Я знала, что она любит поесть. Пока что она была ещё относительно молодой и вполне миловидной и умела держать себя в руках, не позволяя себе кушать слишком много. Но я знала, она прячет себе в стол еду, пока никто не видит, (я вообще много чего о ней знала), и всё время до наступления обеденного перерыва думает о ней. Я помогла ей разрушить этот барьер. И в следующий раз, когда Галина Николаевна вновь заставила меня подняться (ни без искреннего чувства страха на лице) со своего места, я зашла в туман и приказала ей есть.
Двадцать три ребёнка, в основном одетые по бедному и непричёсанные смотрели на неё, выпучив от изумления глаза и пооткрывав рты. Как она не глядя, (потому что идиотка пялилась на меня), потянулась пальцами к ящику стола. Как нащупав ручку, вытащила большой свёрток в пакете. Ноги её не слушались, когда она попыталась дойти до стула, (который она сама же отодвинула к окну), но не дошла. Сделала пару неуверенных шагов, а потом вероятно, отчаялась и уселась прямо на пол. Села, а когда посмотрела на то, что лежит перед ней, разорвала пакет и фольгу, впиваясь пальцами в жирную тушку утки, что запекла в духовке накануне. Пихала в рот оторванные куски мяса и глотала их, не прожёвывая. Жир испачкал ей лицо аж до самых ушей. Жир стекал по её ладоням и пачкал рукава её рабочего платья, которое она потом так и не смогла отстирать. На неё напал дикий жор и если бы, не дай Бог, кто-нибудь из детей прервал её насыщение, она убила бы его без промедления.

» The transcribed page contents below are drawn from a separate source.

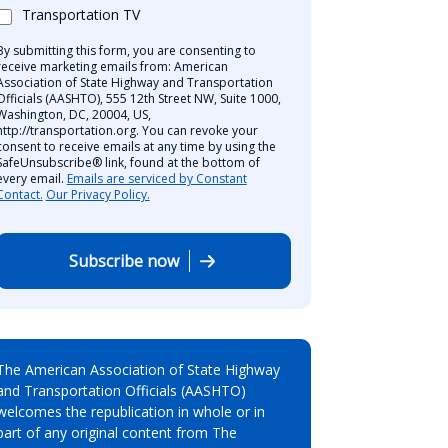
Transportation TV
By submitting this form, you are consenting to
receive marketing emails from: American
Association of State Highway and Transportation
Officials (AASHTO), 555 12th Street NW, Suite 1000,
Washington, DC, 20004, US,
http://transportation.org. You can revoke your
consent to receive emails at any time by using the
SafeUnsubscribe® link, found at the bottom of
every email.
Emails are serviced by Constant
Contact.
Our Privacy Policy.
Subscribe now
The American Association of State Highway
and Transportation Officials (AASHTO)
welcomes the republication in whole or in
part of any original content from The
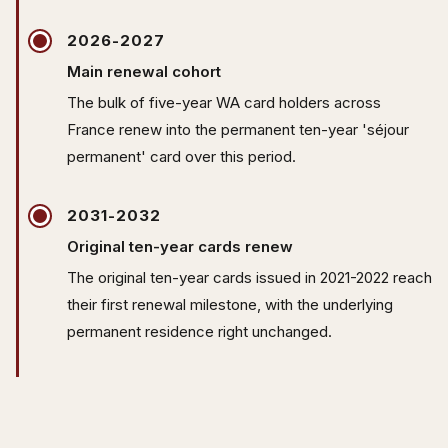
2026-2027
Main renewal cohort
The bulk of five-year WA card holders across
France renew into the permanent ten-year 'séjour
permanent' card over this period.
2031-2032
Original ten-year cards renew
The original ten-year cards issued in 2021-2022 reach
their first renewal milestone, with the underlying
permanent residence right unchanged.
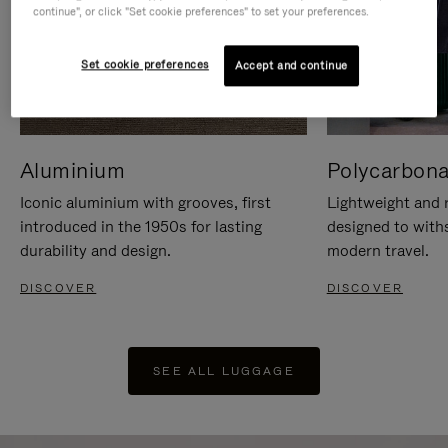
continue", or click "Set cookie preferences" to set your preferences.
Set cookie preferences
Accept and continue
Aluminium
Polycarbona
Iconic aluminium with grooves, first
Lightweight and r
introduced in the 1950s for lasting
designed to with
durability and design.
modern travel.
DISCOVER
DISCOVER
SEE ALL LUGGAGE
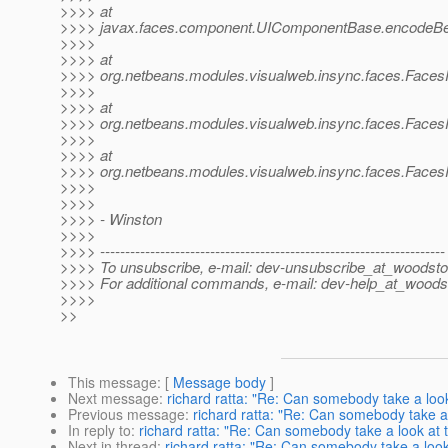
>>>> at
>>>> javax.faces.component.UIComponentBase.encodeBe
>>>>
>>>> at
>>>> org.netbeans.modules.visualweb.insync.faces.Faces
>>>>
>>>> at
>>>> org.netbeans.modules.visualweb.insync.faces.Faces
>>>>
>>>> at
>>>> org.netbeans.modules.visualweb.insync.faces.Faces
>>>>
>>>>
>>>> - Winston
>>>>
>>>> ---------------------------------------------------------------------
>>>> To unsubscribe, e-mail: dev-unsubscribe_at_woodsto
>>>> For additional commands, e-mail: dev-help_at_woods
>>>>
>>
This message
: [
Message body
]
Next message
:
richard ratta: "Re: Can somebody take a look
Previous message
:
richard ratta: "Re: Can somebody take a 
In reply to
:
richard ratta: "Re: Can somebody take a look at t
Next in thread
:
richard ratta: "Re: Can somebody take a look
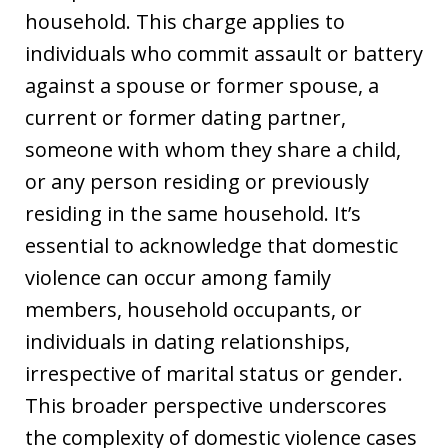
household. This charge applies to
individuals who commit assault or battery
against a spouse or former spouse, a
current or former dating partner,
someone with whom they share a child,
or any person residing or previously
residing in the same household. It’s
essential to acknowledge that domestic
violence can occur among family
members, household occupants, or
individuals in dating relationships,
irrespective of marital status or gender.
This broader perspective underscores
the complexity of domestic violence cases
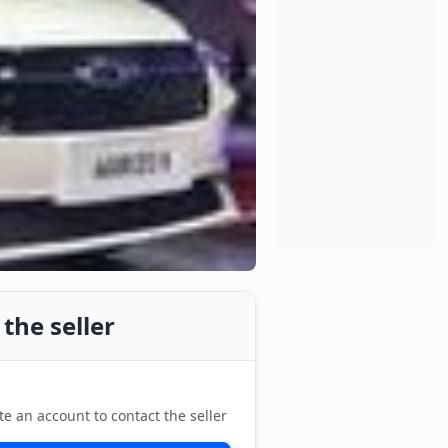
the seller
te an account to contact the seller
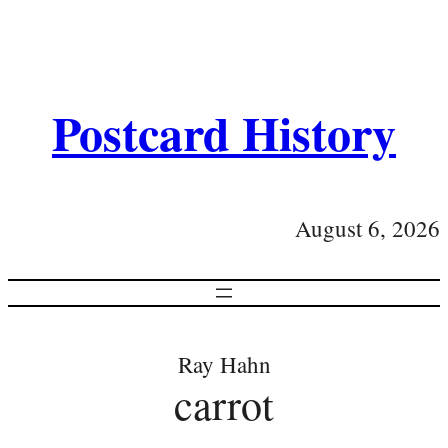
Postcard History
August 6, 2026
Ray Hahn
carrot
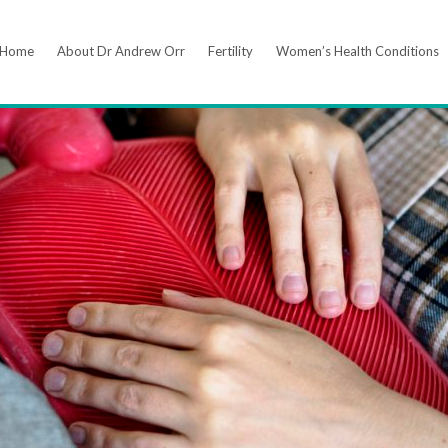
Home
About Dr Andrew Orr
Fertility
Women’s Health Conditions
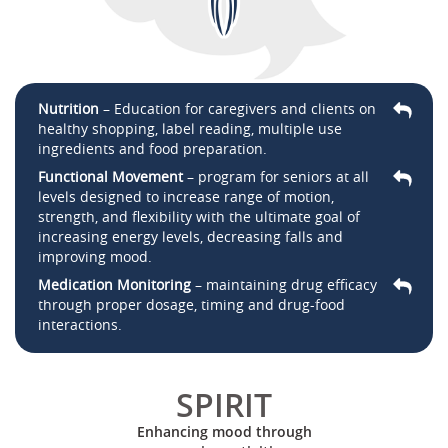
Nutrition
– Education for caregivers and clients on
healthy shopping, label reading, multiple use
ingredients and food preparation.
Functional Movement
– program for seniors at all
levels designed to increase range of motion,
strength, and flexibility with the ultimate goal of
increasing energy levels, decreasing falls and
improving mood.
Medication Monitoring
– maintaining drug efficacy
through proper dosage, timing and drug-food
interactions.
SPIRIT
Enhancing mood through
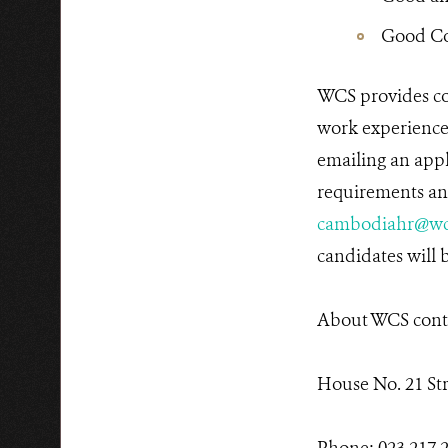
Good Co
WCS provides co
work experiences
emailing an appl
requirements and
cambodiahr@wc
candidates will b
About WCS conta
House No. 21 St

Только я, пожалуй, и знаю, каких усилий стоило этой бедной моей преподоватильнице, не выходить во двор своего огорода и не смотреть на бегающих в загоне крякающих птиц. Она привычно усаживалась дома в своё пружинистое кресло, сложив руки на коленях, и чуть покачиваясь, пыталась отвлечься на любимую книгу Маргарет Митчелл, подаренную ей когда-то другом по университету (любовь, которая так и не состоялась), а за домом громко гоготали утки, нарушая её душевный покой.
Но вчерашним вечером всё изменилось. Не прошло и получаса, как она разъяренно кинула книгу на пол. Та упала шелестя зачитанными грязными страницами. Спрыгнула с места, словно под её, пока ещё умеренных размеров задницей развели костёр, и начала нарезать круги по комнате, не в силах смириться с терзающей её слабостью. Обычно в хождении по дому и бесконечному тереблению потных рук, которые к утру становились ещё и красными, проходила ночь. И всё равно, я знаю, в те минуты, что прошли в дороге от её дома до школы, она была счастлива, потому как думала, что сегодняшней ночью победила меня – маленькую необычную девочку, неспособную усвоить предложенный ею материал, из-за скудности детского ума. Счастлива, потому что не ощущала веса аппетитно зажаренной утки в своей сумке набитой книгами. А потом начался урок, и она с довольным от трепещущего ощущения сладкой мести, которая вот-вот должна состояться, назвала мою фамилию и тут же потянулась рукой к сумке. Её самодовольная улыбка стёрлась с лица лишь тогда, когда зубы вгрызлись в хрустящую зажаренную утиную плоть.